Runduma is an island in the northern part of Wakatobi that is usually referred to as Turtle Island. During high season there are more than 20 turtles that come to the beach to lay their eggs. Unfortunately, many outside fishermen come to this island and poach the sea turtle eggs. Due to this island's location far away from the main island, it is difficult for the park rangers to control the poaching. The dive point on this island is the Anano reef. You can find a lot of sea fans there, with pygmy sea horses and anemones with clown fish as well.
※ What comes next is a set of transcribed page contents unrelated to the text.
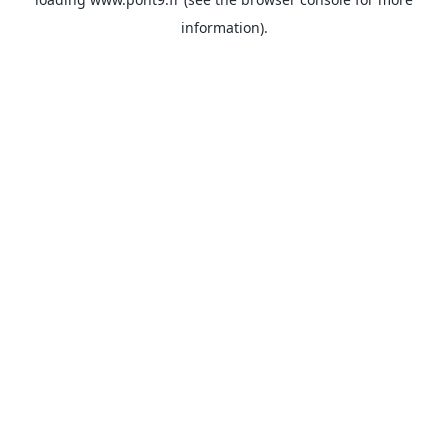
information).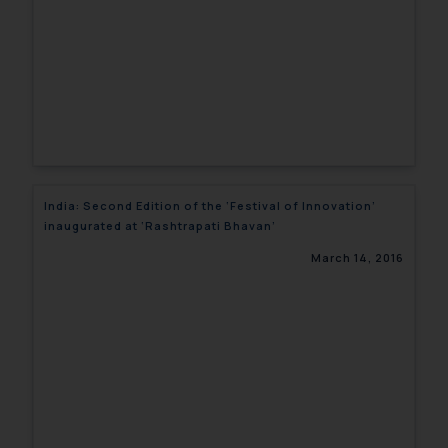
India: Second Edition of the ‘Festival of Innovation’
inaugurated at ‘Rashtrapati Bhavan’
March 14, 2016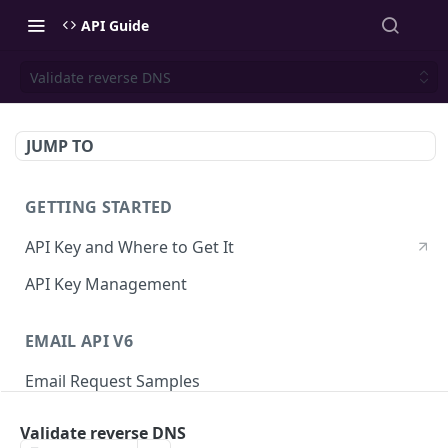
API Guide
Validate reverse DNS
JUMP TO
GETTING STARTED
API Key and Where to Get It
API Key Management
EMAIL API V6
Email Request Samples
Errors
Validate reverse DNS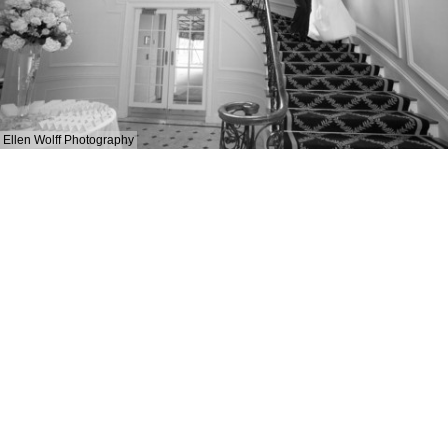
Ellen Wolff Photography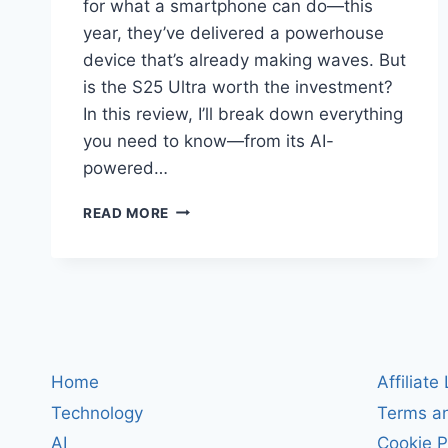
for what a smartphone can do—this
year, they’ve delivered a powerhouse
device that’s already making waves. But
is the S25 Ultra worth the investment?
In this review, I’ll break down everything
you need to know—from its AI-
powered…
SAMSUNG
READ MORE
GALAXY
S25
ULTRA
REVIEW:
THE
2025
FLAGSHIP
THAT
Home
Affiliate
DEFINES
Technology
Terms an
THE
FUTURE
AI
Cookie P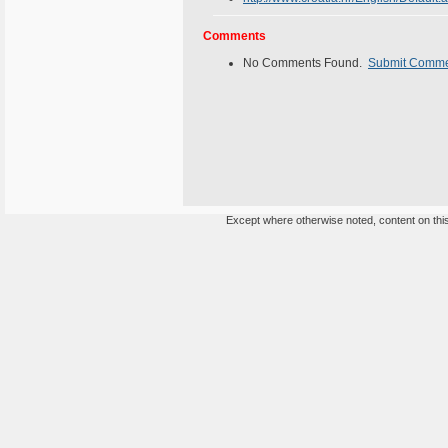
Comments
No Comments Found.
Submit Comm
Except where otherwise noted, content on this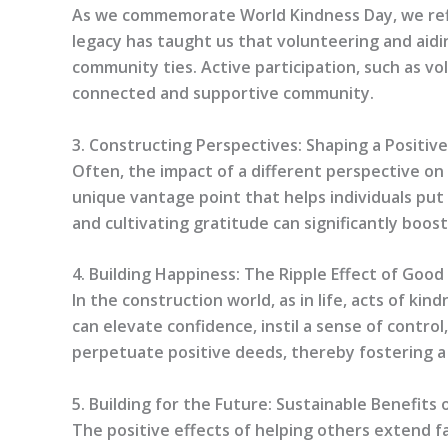
As we commemorate World Kindness Day, we refle
legacy has taught us that volunteering and aidi
community ties. Active participation, such as vol
connected and supportive community.
3. Constructing Perspectives: Shaping a Positiv
Often, the impact of a different perspective on 
unique vantage point that helps individuals put
and cultivating gratitude can significantly boost
4. Building Happiness: The Ripple Effect of Goo
In the construction world, as in life, acts of k
can elevate confidence, instil a sense of contro
perpetuate positive deeds, thereby fostering a
5. Building for the Future: Sustainable Benefits 
The positive effects of helping others extend fa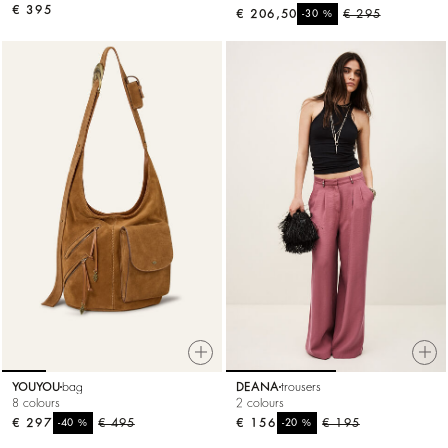
€ 395
€ 206,50
%
€ 295
-30
YOUYOU
bag
DEANA
trousers
8 colours
2 colours
€ 297
%
€ 495
€ 156
%
€ 195
-40
-20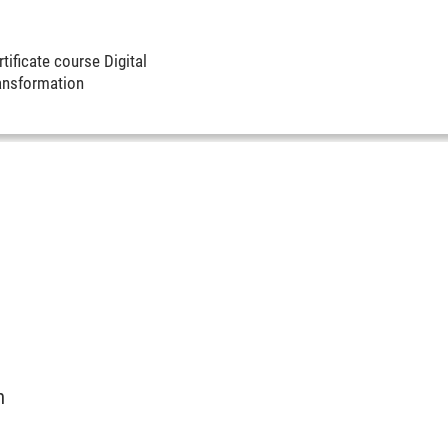
tificate course Digital
ansformation
m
Mari Mabuk "let's get drunk" at Tomia Island is a dive point that has strong currents and waves. This is natural since it is located in the open sea. It has the highest abundance of fish as based on a TNC-WWF joint program survey, and one of the spawning aggregation sites (SPAGs) for groupers.

The fairest island in Wakatobi is Binongko Island. The other name for it is Tukang Besi Island. This is because Binongko has a lot of iron workers (tukang besi). There are several diving points in this island, and the most well known are Kentiole and Koromaho, located in the eastern part. These diving points have drop off contours like a wall where you can find many reef sharks (black-tip).

There are a lot of interesting diving points in the Wakatobi Islands, one of the best places to dive in Indonesia and even in the Asia-Pacific region. Wakatobi Island is paradise for divers, and needs collaboration and strong effort to preserve this valuable asset for Indonesia.